The problem:
The records below must be returned in full and unaltered.

*** Opening Working data ***

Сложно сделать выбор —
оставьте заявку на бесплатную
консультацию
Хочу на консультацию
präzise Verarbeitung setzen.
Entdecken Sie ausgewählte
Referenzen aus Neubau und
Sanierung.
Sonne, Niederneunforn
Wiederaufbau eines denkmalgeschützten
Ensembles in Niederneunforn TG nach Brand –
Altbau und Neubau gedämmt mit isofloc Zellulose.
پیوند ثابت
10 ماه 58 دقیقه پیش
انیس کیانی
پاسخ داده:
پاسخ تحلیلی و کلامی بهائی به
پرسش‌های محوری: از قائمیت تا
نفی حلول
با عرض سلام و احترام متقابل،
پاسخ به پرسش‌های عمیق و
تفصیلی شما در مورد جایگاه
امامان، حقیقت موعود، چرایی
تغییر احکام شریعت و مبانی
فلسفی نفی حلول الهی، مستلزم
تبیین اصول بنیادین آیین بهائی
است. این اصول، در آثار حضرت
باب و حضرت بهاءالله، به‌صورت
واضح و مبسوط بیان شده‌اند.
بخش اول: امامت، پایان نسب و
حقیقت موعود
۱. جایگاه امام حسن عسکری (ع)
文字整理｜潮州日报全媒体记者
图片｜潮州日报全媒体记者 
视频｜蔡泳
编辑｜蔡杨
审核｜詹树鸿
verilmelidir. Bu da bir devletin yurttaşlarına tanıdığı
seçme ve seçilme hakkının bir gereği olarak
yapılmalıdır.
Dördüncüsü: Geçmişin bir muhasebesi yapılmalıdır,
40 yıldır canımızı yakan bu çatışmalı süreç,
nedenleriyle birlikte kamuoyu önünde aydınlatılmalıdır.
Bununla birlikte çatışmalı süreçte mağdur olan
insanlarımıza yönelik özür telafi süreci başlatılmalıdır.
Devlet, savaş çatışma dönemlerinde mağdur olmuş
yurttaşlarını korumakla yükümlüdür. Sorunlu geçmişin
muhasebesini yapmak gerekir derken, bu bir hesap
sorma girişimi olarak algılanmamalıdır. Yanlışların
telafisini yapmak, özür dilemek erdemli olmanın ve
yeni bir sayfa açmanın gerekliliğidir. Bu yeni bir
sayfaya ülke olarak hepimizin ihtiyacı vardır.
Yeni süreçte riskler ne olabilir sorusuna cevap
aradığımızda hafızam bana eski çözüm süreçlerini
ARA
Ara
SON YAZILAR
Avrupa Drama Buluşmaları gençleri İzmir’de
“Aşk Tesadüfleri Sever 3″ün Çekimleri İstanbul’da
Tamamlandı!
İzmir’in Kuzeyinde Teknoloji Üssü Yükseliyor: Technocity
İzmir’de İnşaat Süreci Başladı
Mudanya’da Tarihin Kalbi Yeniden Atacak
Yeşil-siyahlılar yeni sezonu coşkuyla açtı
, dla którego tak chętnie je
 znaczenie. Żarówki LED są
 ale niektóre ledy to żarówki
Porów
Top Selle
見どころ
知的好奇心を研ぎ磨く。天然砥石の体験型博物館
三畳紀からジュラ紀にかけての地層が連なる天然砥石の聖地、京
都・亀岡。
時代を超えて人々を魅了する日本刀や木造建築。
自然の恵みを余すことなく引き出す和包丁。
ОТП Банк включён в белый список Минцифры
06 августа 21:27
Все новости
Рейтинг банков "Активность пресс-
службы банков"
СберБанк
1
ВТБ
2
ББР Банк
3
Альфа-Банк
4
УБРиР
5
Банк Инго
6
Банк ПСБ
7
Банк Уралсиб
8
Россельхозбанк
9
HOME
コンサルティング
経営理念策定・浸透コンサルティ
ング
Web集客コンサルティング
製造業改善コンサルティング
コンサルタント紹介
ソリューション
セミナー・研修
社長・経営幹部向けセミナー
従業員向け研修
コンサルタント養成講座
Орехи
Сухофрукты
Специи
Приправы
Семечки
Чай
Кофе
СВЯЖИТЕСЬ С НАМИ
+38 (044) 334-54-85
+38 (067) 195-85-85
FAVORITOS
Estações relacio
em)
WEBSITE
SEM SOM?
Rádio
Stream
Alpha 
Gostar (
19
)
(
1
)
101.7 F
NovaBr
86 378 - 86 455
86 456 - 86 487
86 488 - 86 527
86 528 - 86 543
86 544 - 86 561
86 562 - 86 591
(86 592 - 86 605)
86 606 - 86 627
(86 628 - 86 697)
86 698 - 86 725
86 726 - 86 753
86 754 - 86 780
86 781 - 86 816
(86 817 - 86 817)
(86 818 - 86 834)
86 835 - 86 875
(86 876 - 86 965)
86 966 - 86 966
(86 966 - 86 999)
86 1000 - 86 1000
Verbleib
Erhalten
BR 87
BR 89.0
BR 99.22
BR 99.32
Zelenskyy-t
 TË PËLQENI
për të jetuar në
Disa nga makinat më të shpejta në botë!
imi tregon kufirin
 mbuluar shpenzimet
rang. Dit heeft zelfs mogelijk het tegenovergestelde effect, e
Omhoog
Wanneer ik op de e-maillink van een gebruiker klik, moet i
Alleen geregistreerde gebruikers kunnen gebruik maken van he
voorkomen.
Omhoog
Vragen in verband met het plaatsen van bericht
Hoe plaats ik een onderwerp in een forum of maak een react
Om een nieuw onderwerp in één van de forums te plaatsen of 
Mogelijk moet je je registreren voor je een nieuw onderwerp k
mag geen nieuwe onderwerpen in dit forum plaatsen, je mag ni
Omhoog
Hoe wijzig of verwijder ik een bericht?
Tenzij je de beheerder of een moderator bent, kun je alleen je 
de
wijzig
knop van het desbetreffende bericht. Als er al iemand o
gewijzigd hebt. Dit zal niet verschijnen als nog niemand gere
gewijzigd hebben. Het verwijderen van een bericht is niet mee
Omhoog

*** Closing Working data ***

Exercise result:
Сложно сделать выбор —
оставьте заявку на бесплатную
консультацию
Хочу на консультацию
präzise Verarbeitung setzen.
Entdecken Sie ausgewählte
Referenzen aus Neubau und
Sanierung.
Sonne, Niederneunforn
Wiederaufbau eines denkmalgeschützten
Ensembles in Niederneunforn TG nach Brand –
Altbau und Neubau gedämmt mit isofloc Zellulose.
پیوند ثابت
10 ماه 58 دقیقه پیش
انیس کیانی
پاسخ داده:
پاسخ تحلیلی و کلامی بهائی به
پرسش‌های محوری: از قائمیت تا
نفی حلول
با عرض سلام و احترام متقابل،
پاسخ به پرسش‌های عمیق و
تفصیلی شما در مورد جایگاه
امامان، حقیقت موعود، چرایی
تغییر احکام شریعت و مبانی
فلسفی نفی حلول الهی، مستلزم
تبیین اصول بنیادین آیین بهائی
است. این اصول، در آثار حضرت
باب و حضرت بهاءالله، به‌صورت
واضح و مبسوط بیان شده‌اند.
بخش اول: امامت، پایان نسب و
حقیقت موعود
۱. جایگاه امام حسن عسکری (ع)
文字整理｜潮州日报全媒体记者
图片｜潮州日报全媒体记者 
视频｜蔡泳
编辑｜蔡杨
审核｜詹树鸿
verilmelidir. Bu da bir devletin yurttaşlarına tanıdığı
seçme ve seçilme hakkının bir gereği olarak
yapılmalıdır.
Dördüncüsü: Geçmişin bir muhasebesi yapılmalıdır,
40 yıldır canımızı yakan bu çatışmalı süreç,
nedenleriyle birlikte kamuoyu önünde aydınlatılmalıdır.
Bununla birlikte çatışmalı süreçte mağdur olan
insanlarımıza yönelik özür telafi süreci başlatılmalıdır.
Devlet, savaş çatışma dönemlerinde mağdur olmuş
yurttaşlarını korumakla yükümlüdür. Sorunlu geçmişin
muhasebesini yapmak gerekir derken, bu bir hesap
sorma girişimi olarak algılanmamalıdır. Yanlışların
telafisini yapmak, özür dilemek erdemli olmanın ve
yeni bir sayfa açmanın gerekliliğidir. Bu yeni bir
sayfaya ülke olarak hepimizin ihtiyacı vardır.
Yeni süreçte riskler ne olabilir sorusuna cevap
aradığımızda hafızam bana eski çözüm süreçlerini
ARA
Ara
SON YAZILAR
Avrupa Drama Buluşmaları gençleri İzmir’de
“Aşk Tesadüfleri Sever 3″ün Çekimleri İstanbul’da
Tamamlandı!
İzmir’in Kuzeyinde Teknoloji Üssü Yükseliyor: Technocity
İzmir’de İnşaat Süreci Başladı
Mudanya’da Tarihin Kalbi Yeniden Atacak
Yeşil-siyahlılar yeni sezonu coşkuyla açtı
, dla którego tak chętnie je
 znaczenie. Żarówki LED są
 ale niektóre ledy to żarówki
Porów
Top Selle
見どころ
知的好奇心を研ぎ磨く。天然砥石の体験型博物館
三畳紀からジュラ紀にかけての地層が連なる天然砥石の聖地、京
都・亀岡。
時代を超えて人々を魅了する日本刀や木造建築。
自然の恵みを余すことなく引き出す和包丁。
ОТП Банк включён в белый список Минцифры
06 августа 21:27
Все новости
Рейтинг банков "Активность пресс-
службы банков"
СберБанк
1
ВТБ
2
ББР Банк
3
Альфа-Банк
4
УБРиР
5
Банк Инго
6
Банк ПСБ
7
Банк Уралсиб
8
Россельхозбанк
9
HOME
コンサルティング
経営理念策定・浸透コンサルティ
ング
Web集客コンサルティング
製造業改善コンサルティング
コンサルタント紹介
ソリューション
セミナー・研修
社長・経営幹部向けセミナー
従業員向け研修
コンサルタント養成講座
Орехи
Сухофрукты
Специи
Приправы
Семечки
Чай
Кофе
СВЯЖИТЕСЬ С НАМИ
+38 (044) 334-54-85
+38 (067) 195-85-85
FAVORITOS
Estações relacio
em)
WEBSITE
SEM SOM?
Rádio
Stream
Alpha 
Gostar (
19
)
(
1
)
101.7 F
NovaBr
86 378 - 86 455
86 456 - 86 487
86 488 - 86 527
86 528 - 86 543
86 544 - 86 561
86 562 - 86 591
(86 592 - 86 605)
86 606 - 86 627
(86 628 - 86 697)
86 698 - 86 725
86 726 - 86 753
86 754 - 86 780
86 781 - 86 816
(86 817 - 86 817)
(86 818 - 86 834)
86 835 - 86 875
(86 876 - 86 965)
86 966 - 86 966
(86 966 - 86 999)
86 1000 - 86 1000
Verbleib
Erhalten
BR 87
BR 89.0
BR 99.22
BR 99.32
Zelenskyy-t
 TË PËLQENI
për të jetuar në
Disa nga makinat më të shpejta në botë!
imi tregon kufirin
 mbuluar shpenzimet
rang. Dit heeft zelfs mogelijk het tegenovergestelde effect, e
Omhoog
Wanneer ik op de e-maillink van een gebruiker klik, moet i
Alleen geregistreerde gebruikers kunnen gebruik maken van he
voorkomen.
Omhoog
Vragen in verband met het plaatsen van bericht
Hoe plaats ik een onderwerp in een forum of maak een react
Om een nieuw onderwerp in één van de forums te plaatsen of 
Mogelijk moet je je registreren voor je een nieuw onderwerp k
mag geen nieuwe onderwerpen in dit forum plaatsen, je mag ni
Omhoog
Hoe wijzig of verwijder ik een bericht?
Tenzij je de beheerder of een moderator bent, kun je alleen je 
de
wijzig
knop van het desbetreffende bericht. Als er al iemand o
gewijzigd hebt. Dit zal niet verschijnen als nog niemand gere
gewijzigd hebben. Het verwijderen van een bericht is niet mee
Omhoog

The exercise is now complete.